Und das täte auch den Österreichern nicht schlecht: 40 Prozent der Erwachsenen sind laut Ernährungsbericht 2012 übergewichtig, zwölf Prozent davon adipös. Doch schon die Jugend zwischen sieben und 14 Jahren ist zu dick: 22 Prozent der Mädchen und 26 Prozent der Buben bringen zu viel auf die Waage. Abnehmen ist angesagt, auch diesbezüglich haben die beiden Geschlechter unterschiedliche Vorlieben und Vorstellungen.

„Frauen“, so Anita Rieder, „haben prinzipiell viel höhere Erwartungen von einem Abnehmprogramm und unrealistischere Vorstellungen hinsichtlich des erreichbaren Wunschgewichts.“ Beim Abnehmen selbst würden Männer mehr auf den Zug Bewegung aufspringen, während Frauen ihre Kilo eher über die Ernährung verlieren wollen. Die richtige Kombination von beiden wäre das Ideale. Es muss ja nicht immer gleich Nulldiät oder Marathonlauf sein, häufig genügen weit gemäßigtere und praktikablere Maßnahmen.

Fleisch statt Leberkäse

„Einer aktuellen Meta-Analyse zufolge kann man in sechs Monaten allein mit einfacher Fettreduktion drei bis vier Kilogramm abnehmen“, betont Halmschlager. Tipp: statt einer Leberkäsesemmel mit 45 Gramm Fett ein mageres gegrilltes Stück Fleisch mit rund drei bis vier Gramm Fett oder statt eines Backhuhns mit 43 Gramm Fett ein Grillhuhn mit 17 Gramm Fett essen.

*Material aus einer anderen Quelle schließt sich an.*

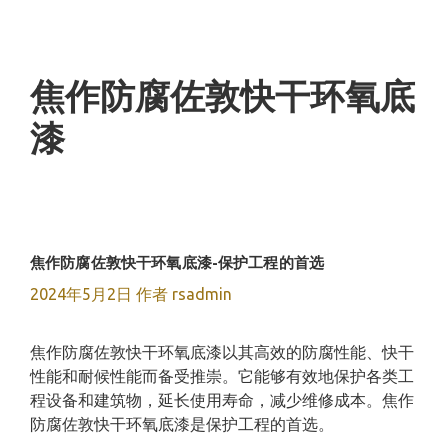
跳
至
内
容
焦作防腐佐敦快干环氧底
漆
焦作防腐佐敦快干环氧底漆-保护工程的首选
2024年5月2日
作者
rsadmin
焦作防腐佐敦快干环氧底漆以其高效的防腐性能、快干
性能和耐候性能而备受推崇。它能够有效地保护各类工
程设备和建筑物，延长使用寿命，减少维修成本。焦作
防腐佐敦快干环氧底漆是保护工程的首选。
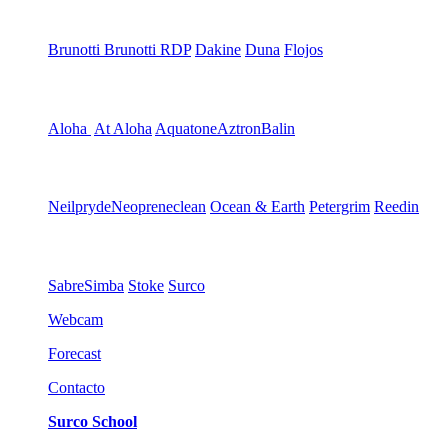
Brunotti
Brunotti RDP
Dakine
Duna
Flojos
Aloha
At Aloha
Aquatone
Aztron
Balin
Neilpryde
Neopreneclean
Ocean & Earth
Petergrim
Reedin
Sabre
Simba
Stoke
Surco
Webcam
Forecast
Contacto
Surco School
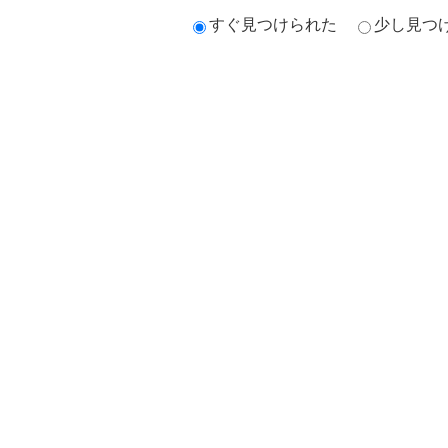
すぐ見つけられた
少し見つ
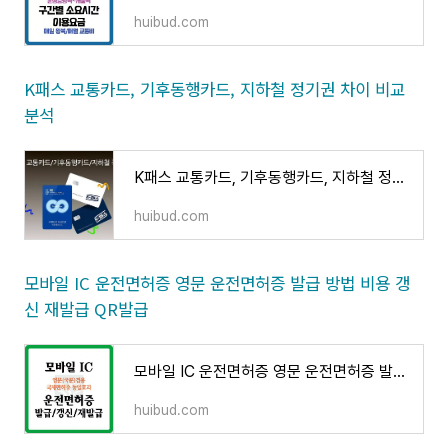
huibud.com
K패스 교통카드, 기후동행카드, 지하철 정기권 차이 비교
분석
K패스 교통카드, 기후동행카드, 지하철 정기권 차이 비교 분석
huibud.com
모바일 IC 운전면허증 영문 운전면허증 발급 방법 비용 갱
신 재발급 QR발급
모바일 IC 운전면허증 영문 운전면허증 발급 방법 비용 갱신 재발급 QR발급
huibud.com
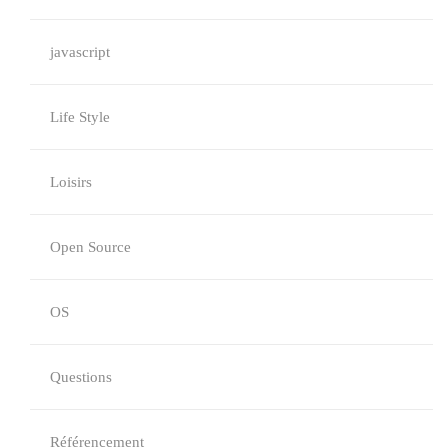
javascript
Life Style
Loisirs
Open Source
OS
Questions
Référencement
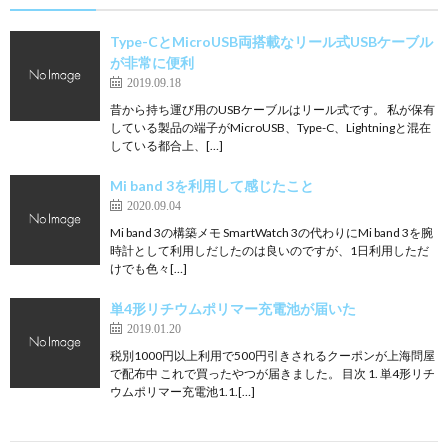
Type-CとMicroUSB両搭載なリール式USBケーブル
が非常に便利
2019.09.18
昔から持ち運び用のUSBケーブルはリール式です。 私が保有
している製品の端子がMicroUSB、Type-C、Lightningと混在
している都合上、[…]
Mi band 3を利用して感じたこと
2020.09.04
Mi band 3の構築メモ SmartWatch 3の代わりにMi band 3を腕
時計として利用しだしたのは良いのですが、1日利用しただ
けでも色々[…]
単4形リチウムポリマー充電池が届いた
2019.01.20
税別1000円以上利用で500円引きされるクーポンが上海問屋
で配布中 これで買ったやつが届きました。 目次 1. 単4形リチ
ウムポリマー充電池1.1.[…]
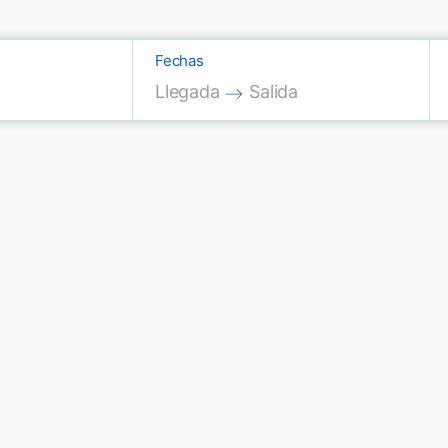
Fechas
Press the down arrow key to interac
Press the down arrow key
Llegada
Salida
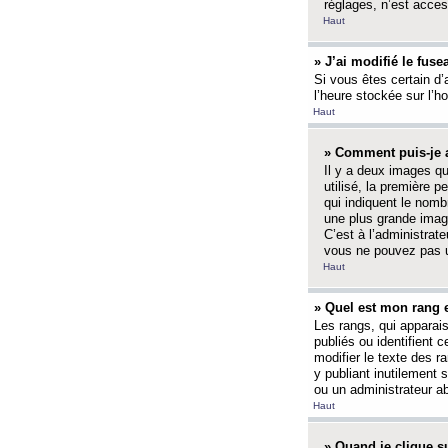
réglages, n’est access
Haut
» J’ai modifié le fuse
Si vous êtes certain d’
l’heure stockée sur l’ho
Haut
» Comment puis-je a
Il y a deux images q
utilisé, la première 
qui indiquent le nom
une plus grande image
C’est à l’administrate
vous ne pouvez pas ut
Haut
» Quel est mon rang 
Les rangs, qui apparai
publiés ou identifient 
modifier le texte des r
y publiant inutilement
ou un administrateur 
Haut
» Quand je clique su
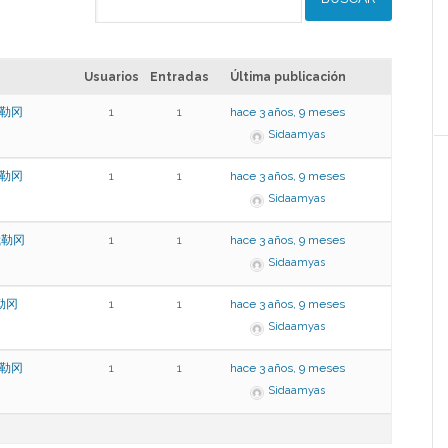
Usuarios
Entradas
Última publicación
俄勒冈
1
1
hace 3 años, 9 meses
Sidaamyas
俄勒冈
1
1
hace 3 años, 9 meses
Sidaamyas
买俄勒冈
1
1
hace 3 años, 9 meses
Sidaamyas
俄勒冈
1
1
hace 3 años, 9 meses
Sidaamyas
俄勒冈
1
1
hace 3 años, 9 meses
Sidaamyas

Und wer statt des Lifts immer wieder die Treppe nimmt und für kurze Wege nicht das Auto, sondern die eigenen Füße einsetzt, wird innerhalb eines halben Jahres auch einige Kilo auf der Strecke lassen. Das gilt für beide Geschlechter. Ebenso die Tatsache, dass nicht die Kalorien, die man zwischen Weihnachten und Neujahr vertilgt, den Ausschlag auf der Waage bestimmen, sondern jene, die man zwischen Neujahr und Weihnachten verzehrt.